** Exercise requirements **
Take every record and write it out again exactly, with no images included.

** Supplied records **
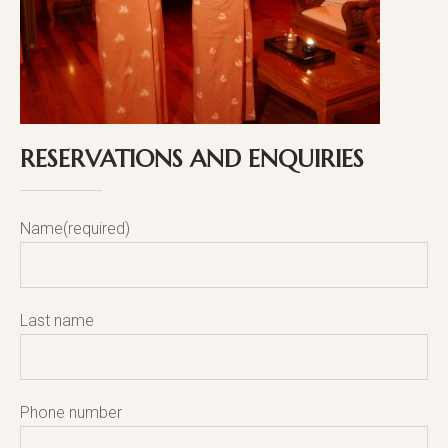
RESERVATIONS AND ENQUIRIES
Name(required)
Last name
Phone number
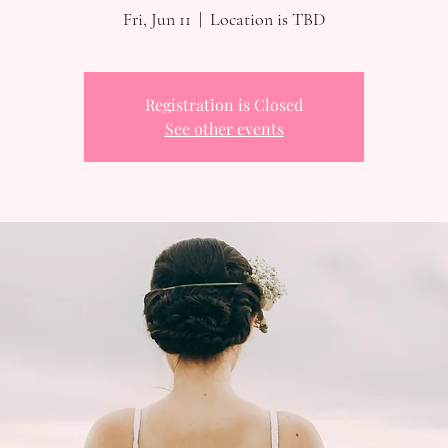
Fri, Jun 11
  |  
Location is TBD
Registration is Closed
See other events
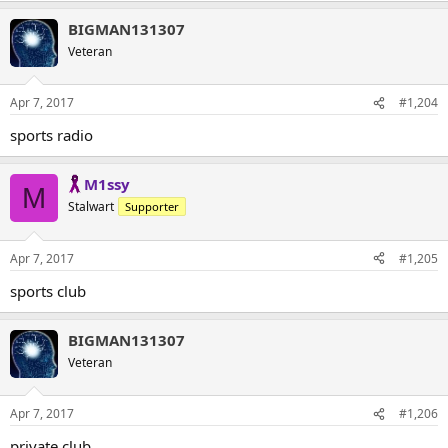
BIGMAN131307
Veteran
Apr 7, 2017
#1,204
sports radio
M1ssy
M
Stalwart
Supporter
Apr 7, 2017
#1,205
sports club
BIGMAN131307
Veteran
Apr 7, 2017
#1,206
private club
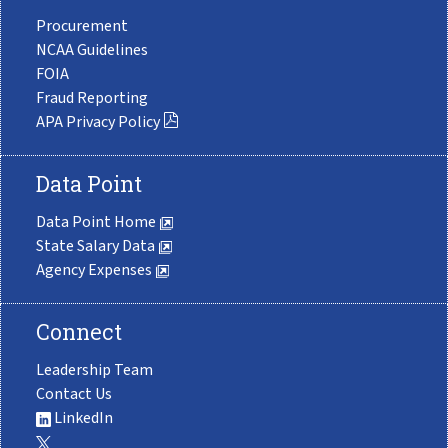
Procurement
NCAA Guidelines
FOIA
Fraud Reporting
APA Privacy Policy
Data Point
Data Point Home
State Salary Data
Agency Expenses
Connect
Leadership Team
Contact Us
LinkedIn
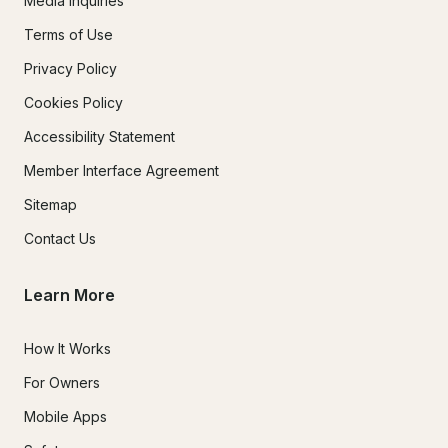
Media Inquiries
Terms of Use
Privacy Policy
Cookies Policy
Accessibility Statement
Member Interface Agreement
Sitemap
Contact Us
Learn More
How It Works
For Owners
Mobile Apps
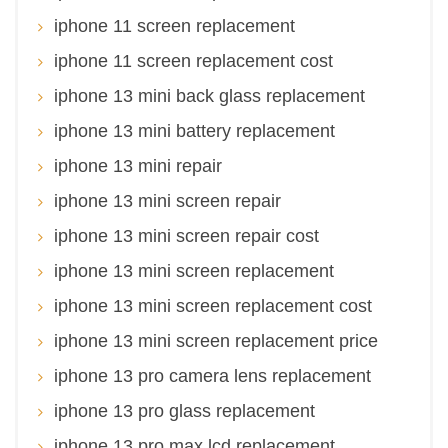
iphone 11 screen replacement
iphone 11 screen replacement cost
iphone 13 mini back glass replacement
iphone 13 mini battery replacement
iphone 13 mini repair
iphone 13 mini screen repair
iphone 13 mini screen repair cost
iphone 13 mini screen replacement
iphone 13 mini screen replacement cost
iphone 13 mini screen replacement price
iphone 13 pro camera lens replacement
iphone 13 pro glass replacement
iphone 13 pro max lcd replacement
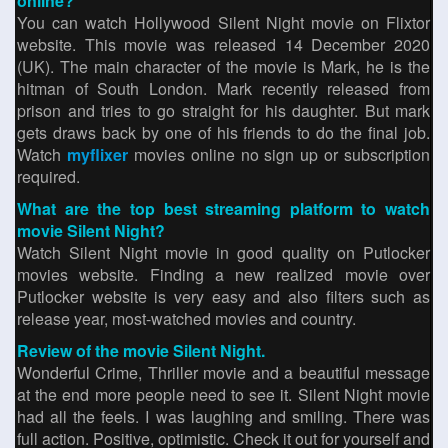
online?
You can watch Hollywood Silent Night movie on Flixtor
website. This movie was released 14 December 2020
(UK). The main character of the movie is Mark, he is the
hitman of South London. Mark recently released from
prison and tries to go straight for his daughter. But mark
gets draws back by one of his friends to do the final job.
Watch
myflixer
movies online no sign up or subscription
required.
What are the top best streaming platform to watch
movie Silent Night?
Watch Silent Night movie in good quality on Putlocker
movies website. Finding a new realized movie over
Putlocker website is very easy and also filters such as
release year, most-watched movies and country.
Review of the movie Silent Night.
Wonderful Crime, Thriller movie and a beautiful message
at the end more people need to see it. Silent Night movie
had all the feels. I was laughing and smiling. There was
full action. Positive, optimistic. Check it out for yourself and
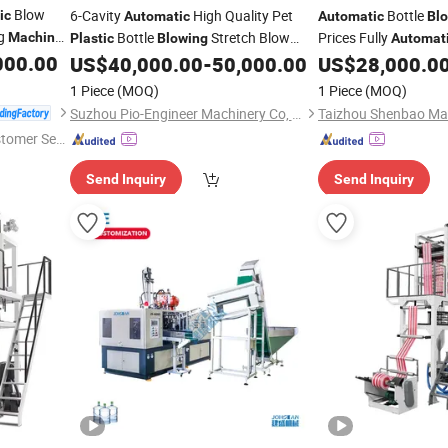
Blow
6-Cavity
High Quality Pet
Bottle
ic
Automatic
Automatic
Bl
ng
Bottle
Stretch Blow
Prices Fully
Machine
Plastic
Blowing
Automat
Equipment
000.00
Molding
Pe
US$
40,000.00
-
50,000.00
US$
28,000.0
Machine
Blowing
Machine
uction
Cavity Full
Automati
1 Piece
(MOQ)
1 Piece
(MOQ)
Making
60
Machine
Suzhou Pio-Engineer Machinery Co, . Ltd.
Taizhou Shenbao Mac
stomer Ser
Send Inquiry
Send Inquiry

** Written solution **
RESERVATIONS AND ENQUIRIES
Name(required)
Last name
Phone number
Fri, Jun 11
  |  
Location is TBD
Registration is Closed
See other events
BIGMAN131307
Veteran
Apr 7, 2017
#1,204
sports radio
M1ssy
M
Stalwart
Supporter
Apr 7, 2017
#1,205
sports club
BIGMAN131307
Veteran
Apr 7, 2017
#1,206
private club
Procurement
NCAA Guidelines
FOIA
Fraud Reporting
APA Privacy Policy
Data Point
Data Point Home
State Salary Data
Agency Expenses
Connect
Leadership Team
Contact Us
LinkedIn
Media Inquiries
Terms of Use
Privacy Policy
Cookies Policy
Accessibility Statement
Member Interface Agreement
Sitemap
Contact Us
Learn More
How It Works
For Owners
Mobile Apps
iphone 11 screen replacement
iphone 11 screen replacement cost
iphone 13 mini back glass replacement
iphone 13 mini battery replacement
iphone 13 mini repair
iphone 13 mini screen repair
iphone 13 mini screen repair cost
iphone 13 mini screen replacement
iphone 13 mini screen replacement cost
iphone 13 mini screen replacement price
iphone 13 pro camera lens replacement
iphone 13 pro glass replacement
iphone 13 pro max lcd replacement
online?
You can watch Hollywood Silent Night movie on Flixtor
website. This movie was released 14 December 2020
(UK). The main character of the movie is Mark, he is the
hitman of South London. Mark recently released from
prison and tries to go straight for his daughter. But mark
gets draws back by one of his friends to do the final job.
Watch
myflixer
movies online no sign up or subscription
required.
What are the top best streaming platform to watch
movie Silent Night?
Watch Silent Night movie in good quality on Putlocker
movies website. Finding a new realized movie over
Putlocker website is very easy and also filters such as
release year, most-watched movies and country.
Review of the movie Silent Night.
Wonderful Crime, Thriller movie and a beautiful message
at the end more people need to see it. Silent Night movie
had all the feels. I was laughing and smiling. There was
full action. Positive, optimistic. Check it out for yourself and
Blow
6-Cavity
High Quality Pet
Bottle
ic
Automatic
Automatic
Bl
ng
Bottle
Stretch Blow
Prices Fully
Machine
Plastic
Blowing
Automat
Equipment
000.00
Molding
Pe
US$
40,000.00
-
50,000.00
US$
28,000.0
Machine
Blowing
Machine
uction
Cavity Full
Automati
1 Piece
(MOQ)
1 Piece
(MOQ)
Making
60
Machine
Suzhou Pio-Engineer Machinery Co, . Ltd.
Taizhou Shenbao Mac
stomer Ser
Send Inquiry
Send Inquiry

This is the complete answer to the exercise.